Rollie Heath: Like Warren Buffett, A Bad Choice For An Ogre

With Proposition 103 headed for November’s ballot, the opposition to Sen. Rollie Heath’s initiative to restore 1999 sales and income tax rates–3% and 5% respectively, up from 2.9% and 4.63%–is heating up. Through most of the spring and summer, opposition to this initiative generally consisted of laughing it off, scoffing at its (formerly) small base of support, confident predictions that the campaign wouldn’t even get enough signatures to reach the ballot, etc.

Needless to say after the Proposition 103 campaign submitted over 142,000 signatures, that line of attack was in need of some retooling.

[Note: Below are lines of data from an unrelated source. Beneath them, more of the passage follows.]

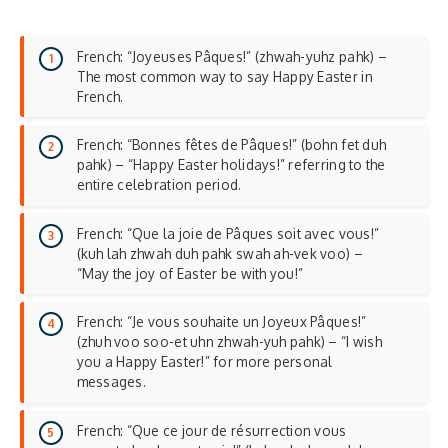
French: “Joyeuses Pâques!” (zhwah-yuhz pahk) –
The most common way to say Happy Easter in
French.
French: “Bonnes fêtes de Pâques!” (bohn fet duh
pahk) – “Happy Easter holidays!” referring to the
entire celebration period.
French: “Que la joie de Pâques soit avec vous!”
(kuh lah zhwah duh pahk swah ah-vek voo) –
“May the joy of Easter be with you!”
French: “Je vous souhaite un Joyeux Pâques!”
(zhuh voo soo-et uhn zhwah-yuh pahk) – “I wish
you a Happy Easter!” for more personal
messages.
French: “Que ce jour de résurrection vous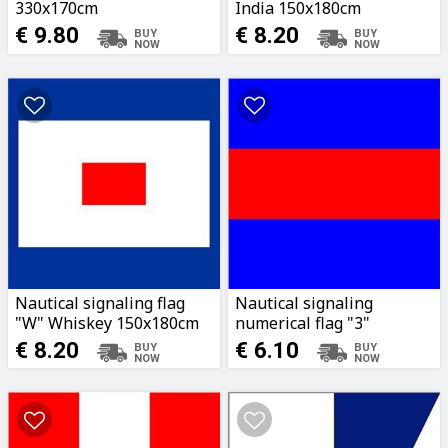
330x170cm
India 150x180cm
€ 9.80
€ 8.20
Nautical signaling flag
Nautical signaling
"W" Whiskey 150x180cm
numerical flag "3"
96x80cm
€ 8.20
€ 6.10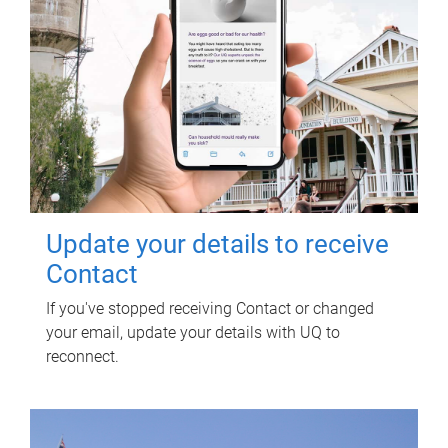
Update your details to receive
Contact
If you've stopped receiving Contact or changed
your email, update your details with UQ to
reconnect.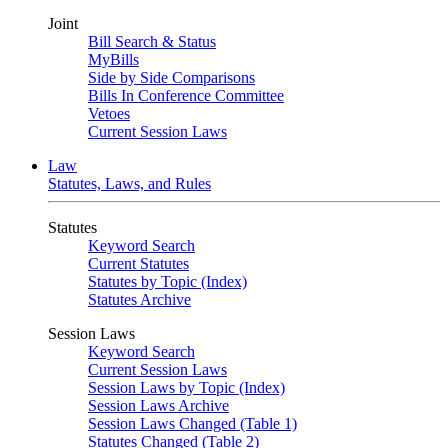
Joint
Bill Search & Status
MyBills
Side by Side Comparisons
Bills In Conference Committee
Vetoes
Current Session Laws
Law
Statutes, Laws, and Rules
Statutes
Keyword Search
Current Statutes
Statutes by Topic (Index)
Statutes Archive
Session Laws
Keyword Search
Current Session Laws
Session Laws by Topic (Index)
Session Laws Archive
Session Laws Changed (Table 1)
Statutes Changed (Table 2)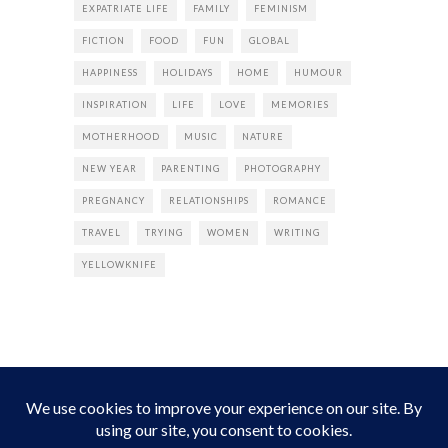
EXPATRIATE LIFE
FAMILY
FEMINISM
FICTION
FOOD
FUN
GLOBAL
HAPPINESS
HOLIDAYS
HOME
HUMOUR
INSPIRATION
LIFE
LOVE
MEMORIES
MOTHERHOOD
MUSIC
NATURE
NEW YEAR
PARENTING
PHOTOGRAPHY
PREGNANCY
RELATIONSHIPS
ROMANCE
TRAVEL
TRYING
WOMEN
WRITING
YELLOWKNIFE
INSTAGRAM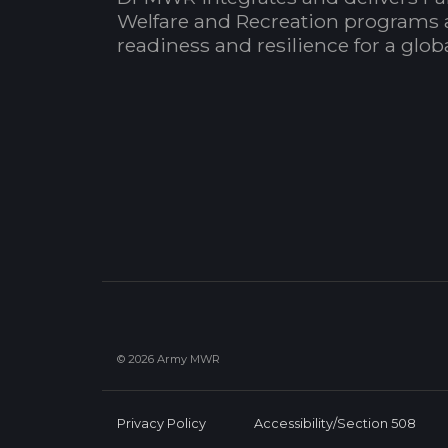
Welfare and Recreation programs 
readiness and resilience for a glo
© 2026 Army MWR
Privacy Policy
Accessibility/Section 508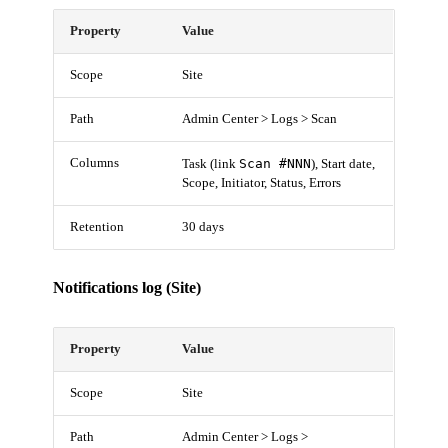
Property
Value
Scope
Site
Path
Admin Center > Logs > Scan
Columns
Scan #NNN
Task (link
), Start date,
Scope, Initiator, Status, Errors
Retention
30 days
Notifications log (Site)
Property
Value
Scope
Site
Path
Admin Center > Logs >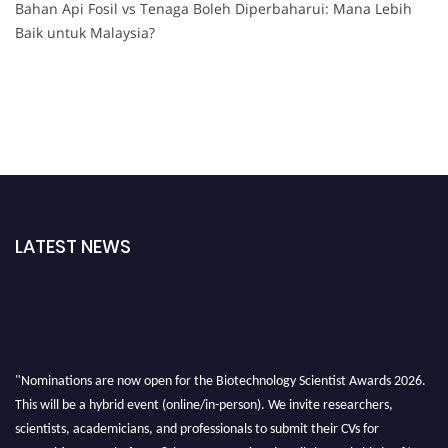
Bahan Api Fosil vs Tenaga Boleh Diperbaharui: Mana Lebih
Baik untuk Malaysia?
LATEST NEWS
"Nominations are now open for the Biotechnology Scientist Awards 2026.
This will be a hybrid event (online/in-person). We invite researchers,
scientists, academicians, and professionals to submit their CVs for
recognition on or before 28th August 2026 and avail the early bird 50%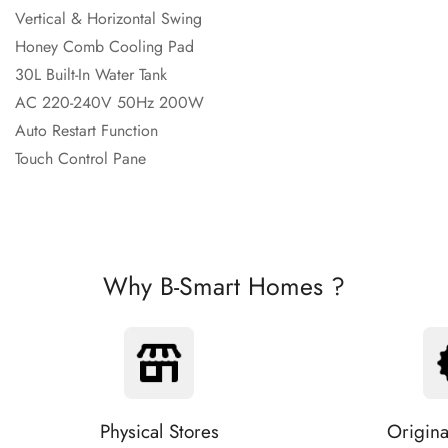
Vertical & Horizontal Swing
Honey Comb Cooling Pad
30L Built-In
Water Tank
AC 220-240V 50Hz
200W
Auto Restart Function
Touch Control Pane
Why B-Smart Homes ?
Physical Stores
Origina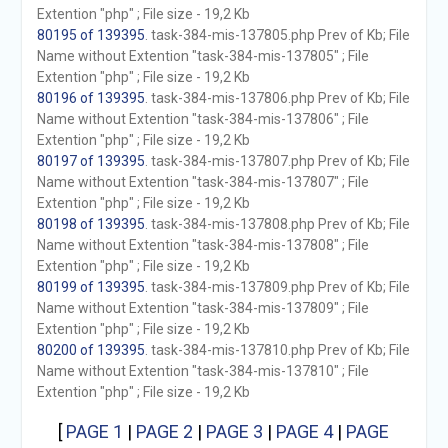
Extention "php" ; File size - 19,2 Kb
80195 of 139395
. task-384-mis-137805.php Prev of Kb; File
Name without Extention "task-384-mis-137805" ; File
Extention "php" ; File size - 19,2 Kb
80196 of 139395
. task-384-mis-137806.php Prev of Kb; File
Name without Extention "task-384-mis-137806" ; File
Extention "php" ; File size - 19,2 Kb
80197 of 139395
. task-384-mis-137807.php Prev of Kb; File
Name without Extention "task-384-mis-137807" ; File
Extention "php" ; File size - 19,2 Kb
80198 of 139395
. task-384-mis-137808.php Prev of Kb; File
Name without Extention "task-384-mis-137808" ; File
Extention "php" ; File size - 19,2 Kb
80199 of 139395
. task-384-mis-137809.php Prev of Kb; File
Name without Extention "task-384-mis-137809" ; File
Extention "php" ; File size - 19,2 Kb
80200 of 139395
. task-384-mis-137810.php Prev of Kb; File
Name without Extention "task-384-mis-137810" ; File
Extention "php" ; File size - 19,2 Kb
[
PAGE 1
|
PAGE 2
|
PAGE 3
|
PAGE 4
|
PAGE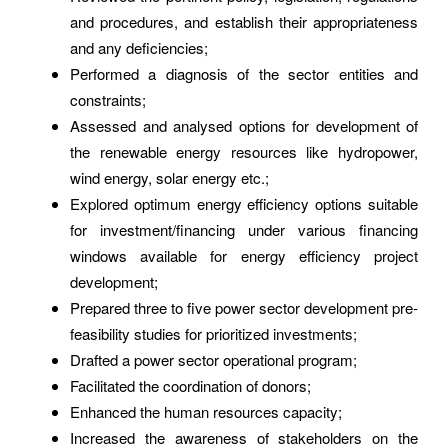
and procedures, and establish their appropriateness
and any deficiencies;
Performed a diagnosis of the sector entities and
constraints;
Assessed and analysed options for development of
the renewable energy resources like hydropower,
wind energy, solar energy etc.;
Explored optimum energy efficiency options suitable
for investment/financing under various financing
windows available for energy efficiency project
development;
Prepared three to five power sector development pre-
feasibility studies for prioritized investments;
Drafted a power sector operational program;
Facilitated the coordination of donors;
Enhanced the human resources capacity;
Increased the awareness of stakeholders on the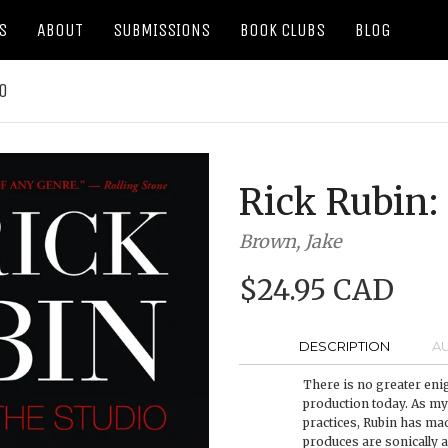
S
ABOUT
SUBMISSIONS
BOOK CLUBS
BLOG
IO
Rick Rubin: 
Brown, Jake
$24.95 CAD
DESCRIPTION
A
There is no greater eni
production today. As my
practices, Rubin has mad
produces are sonically 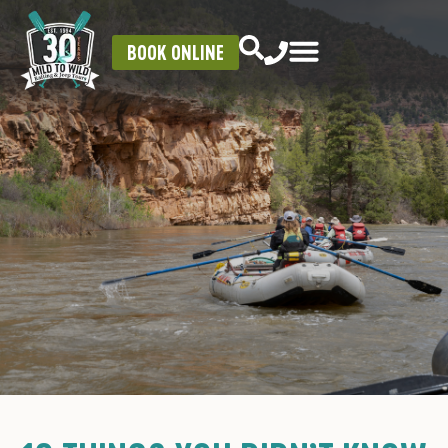
BOOK ONLINE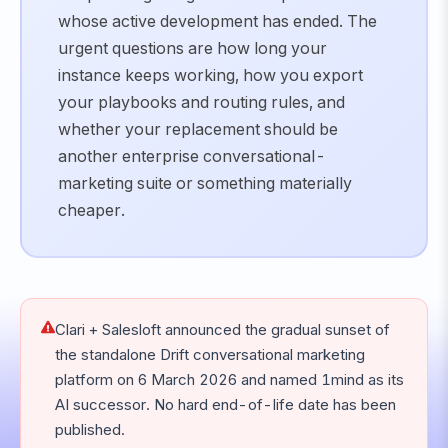
whose active development has ended. The
urgent questions are how long your
instance keeps working, how you export
your playbooks and routing rules, and
whether your replacement should be
another enterprise conversational-
marketing suite or something materially
cheaper.
Clari + Salesloft announced the gradual sunset of
the standalone Drift conversational marketing
platform on 6 March 2026 and named 1mind as its
AI successor. No hard end-of-life date has been
published.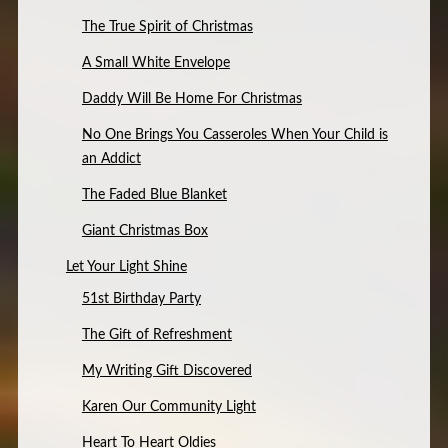
The True Spirit of Christmas
A Small White Envelope
Daddy Will Be Home For Christmas
No One Brings You Casseroles When Your Child is
an Addict
The Faded Blue Blanket
Giant Christmas Box
Let Your Light Shine
51st Birthday Party
The Gift of Refreshment
My Writing Gift Discovered
Karen Our Community Light
Heart To Heart Oldies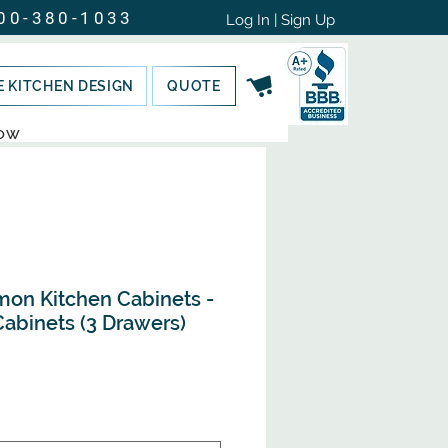
00-380-1033
Log In | Sign Up
E KITCHEN DESIGN
QUOTE
NOW
mon Kitchen Cabinets -
abinets (3 Drawers)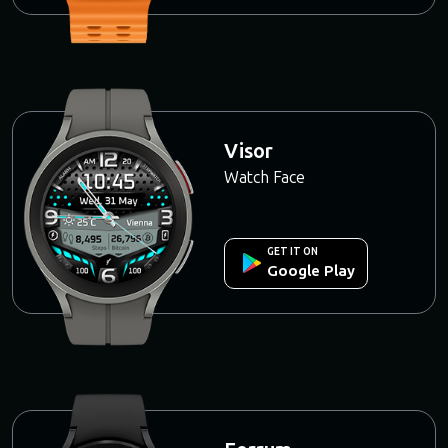
Visor
Watch Face
GET IT ON
Google Play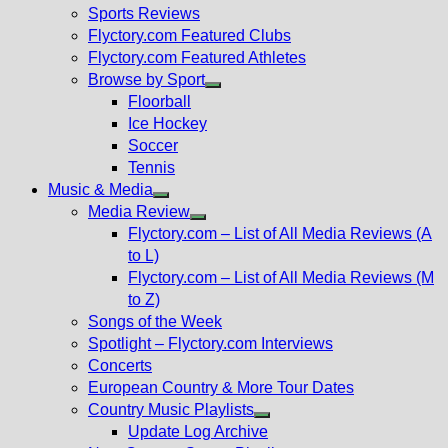
menu
Sports Reviews
Flyctory.com Featured Clubs
Flyctory.com Featured Athletes
Browse by Sport
Show
Floorball
sub
Ice Hockey
menu
Soccer
Tennis
Music & Media
Show
Media Review
sub
Show
Flyctory.com – List of All Media Reviews (A
menu
sub
to L)
menu
Flyctory.com – List of All Media Reviews (M
to Z)
Songs of the Week
Spotlight – Flyctory.com Interviews
Concerts
European Country & More Tour Dates
Country Music Playlists
Show
Update Log Archive
sub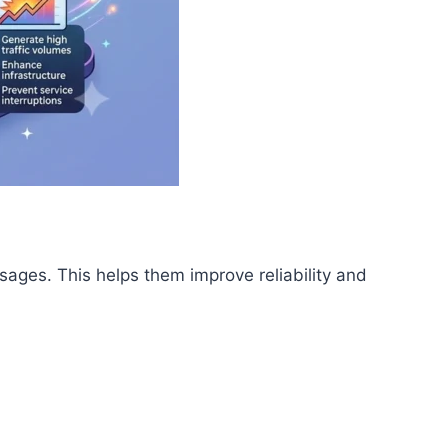
ages. This helps them improve reliability and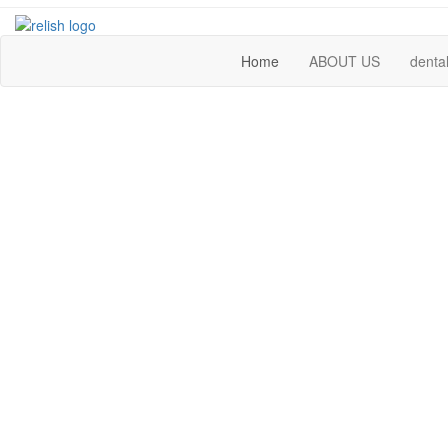
Home
ABOUT US
dental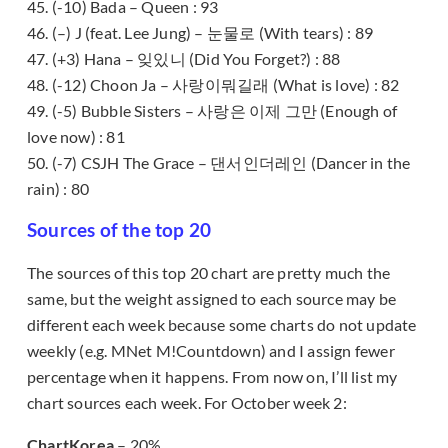
45. (-10) Bada – Queen : 93
46. (–) J (feat. Lee Jung) – 눈물로 (With tears) : 89
47. (+3) Hana – 잊있니 (Did You Forget?) : 88
48. (-12) Choon Ja – 사랑이뭐길래 (What is love) : 82
49. (-5) Bubble Sisters – 사랑은 이제 그만 (Enough of
love now) : 81
50. (-7) CSJH The Grace – 댄서인더레인 (Dancer in the
rain) : 80
Sources of the top 20
The sources of this top 20 chart are pretty much the
same, but the weight assigned to each source may be
different each week because some charts do not update
weekly (e.g. MNet M!Countdown) and I assign fewer
percentage when it happens. From now on, I’ll list my
chart sources each week. For October week 2:
ChartKorea
– 20%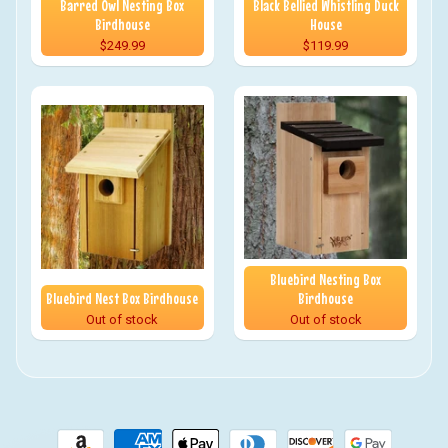
Barred Owl Nesting Box
Black Bellied Whistling Duck
Birdhouse
House
$249.99
$119.99
Bluebird Nesting Box
Bluebird Nest Box Birdhouse
Birdhouse
Out of stock
Out of stock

So what seems to be happening now, as we’ve seen in conservative blog posts and an editorial in the Colorado Springs Gazette this weekend, is a shift to attacks on the person of Sen. Rollie Heath. In this weekend’s Gazette, editor Wayne Laugesen goes positively nuts in a confused but bitterly angry editorial, denouncing Heath using just about every right-wing cliché in the book. Laugesen declares Heath an “extreme Boulder liberal,” but then pivots to a very different description of Heath as a “limousine liberal” so as to acknowledge his long corporate record as director of ARMCO Steel and numerous other executive positions–and still somehow bash him. It’s just weird and inconsistent, to the point of being downright silly.

And it’s also where their caricature of Sen. Heath breaks down. In terms of his actual record, Heath is about as far from a “Boulder liberal” as you can get while technically being a registered Democrat in the city of Boulder. On the contrary, Heath has frequently served as the middleman in negotiations between majority Democrats and business interests–as in the recent debate over payday lending reform–and he’s in no way considered an “anti-business” lawmaker by any stretch (witness the very same payday lending battle). Proposition 103 itself represents a compromise from the position of many Democrats who favored a competing more progressive tax reform proposal, and Heath says his initiative can win over business support.

Bottom line: a couple of weeks ago, another wealthy businessman named Warren Buffett published an opinion column in the New York Times calling on lawmakers to stop “coddling the super-rich” like himself. Republicans answered Buffett with a furious bout of character assassination and ridicule–too much, actually, to the extent of underscoring Buffett’s point.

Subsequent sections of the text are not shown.